*** Opening Records to process ***

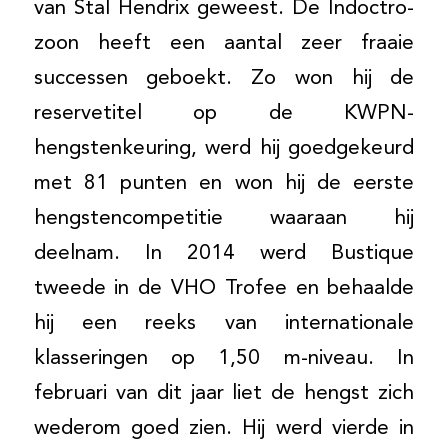
van Stal Hendrix geweest. De Indoctro-
zoon heeft een aantal zeer fraaie
successen geboekt. Zo won hij de
reservetitel op de KWPN-
hengstenkeuring, werd hij goedgekeurd
met 81 punten en won hij de eerste
hengstencompetitie waaraan hij
deelnam. In 2014 werd Bustique
tweede in de VHO Trofee en behaalde
hij een reeks van internationale
klasseringen op 1,50 m-niveau. In
februari van dit jaar liet de hengst zich
wederom goed zien. Hij werd vierde in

*** Closing Records to process ***

What to work on » Copy each line exactly, beginning at the one with "zoon heeft een aantal zeer fraaie" and stopping after the last line of the entries. Include nothing else.

Answer space »
zoon heeft een aantal zeer fraaie
successen geboekt. Zo won hij de
reservetitel op de KWPN-
hengstenkeuring, werd hij goedgekeurd
met 81 punten en won hij de eerste
hengstencompetitie waaraan hij
deelnam. In 2014 werd Bustique
tweede in de VHO Trofee en behaalde
hij een reeks van internationale
klasseringen op 1,50 m-niveau. In
februari van dit jaar liet de hengst zich
wederom goed zien. Hij werd vierde in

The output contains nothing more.